Sora is an AI model that can create realistic and imaginative scenes from text instructions.
You can check it out at https://openai.com/sora.
It is a state-of-the-art (SOTA) text-to-video model that can generate high-quality, high-fidelity 1-minute videos with different aspect ratios and resolutions.
OpenAI has also released the technical report. Some take on Sora.
- Sora is built on DiT diffusion transformer model (Scalable Diffusion Models with Transformers, ICCV 2023)
- Sora has visual patches for generative models (ViT patches for video inputs)
- "Video compressor network", (Visual Encoder and Decoder, probably VAE)
- Scaling transformers (Sora has proven that diffusion transformers scale effectively)
- 1920x1080p videos for training (no cropping)
- re-captioning (OpenAI DALL·E 3) and text extending (OpenAI GPT)
Sora = Video DiT = [VAE Encoder + ViT + Conditional Diffusion+ DiT Block + VAE decoder].

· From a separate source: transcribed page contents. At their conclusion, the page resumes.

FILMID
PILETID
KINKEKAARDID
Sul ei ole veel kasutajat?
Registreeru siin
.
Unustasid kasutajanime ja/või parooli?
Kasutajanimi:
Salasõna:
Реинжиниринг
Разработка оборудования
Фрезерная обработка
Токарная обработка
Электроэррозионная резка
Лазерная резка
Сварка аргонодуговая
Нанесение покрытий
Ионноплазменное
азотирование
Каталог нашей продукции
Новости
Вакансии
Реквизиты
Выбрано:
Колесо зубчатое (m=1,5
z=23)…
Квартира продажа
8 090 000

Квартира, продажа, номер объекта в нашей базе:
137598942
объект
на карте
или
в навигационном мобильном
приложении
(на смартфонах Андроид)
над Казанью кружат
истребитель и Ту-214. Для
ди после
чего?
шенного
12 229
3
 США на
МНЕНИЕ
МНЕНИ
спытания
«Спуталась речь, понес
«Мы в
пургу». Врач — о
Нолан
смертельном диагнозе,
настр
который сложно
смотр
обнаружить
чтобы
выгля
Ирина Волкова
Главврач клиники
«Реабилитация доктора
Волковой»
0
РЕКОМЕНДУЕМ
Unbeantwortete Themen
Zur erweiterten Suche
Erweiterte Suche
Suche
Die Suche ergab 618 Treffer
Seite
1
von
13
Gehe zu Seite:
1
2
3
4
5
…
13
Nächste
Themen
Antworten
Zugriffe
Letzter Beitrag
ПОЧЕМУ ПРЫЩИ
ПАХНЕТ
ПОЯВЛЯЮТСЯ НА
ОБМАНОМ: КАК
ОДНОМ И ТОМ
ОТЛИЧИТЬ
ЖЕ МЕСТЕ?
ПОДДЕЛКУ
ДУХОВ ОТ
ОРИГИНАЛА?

From OpenAI Sora technical report and Saining Xie's twitter, we can tell that Sora is based on Diffusion Transformer Models. It leverages a lot from DiT, ViT, and Diffusion Models without many fancy pieces of stuff.
Before Sora, it was unclear if long-form consistency could be achieved. Usually, these kinds of models can only generate 256*256 videos of several seconds. "We take inspiration from large language models which acquire generalist capabilities by training on internet-scale data." Sora has shown this long-form consistency could be achieved with end-to-end training on maybe internet-scale data.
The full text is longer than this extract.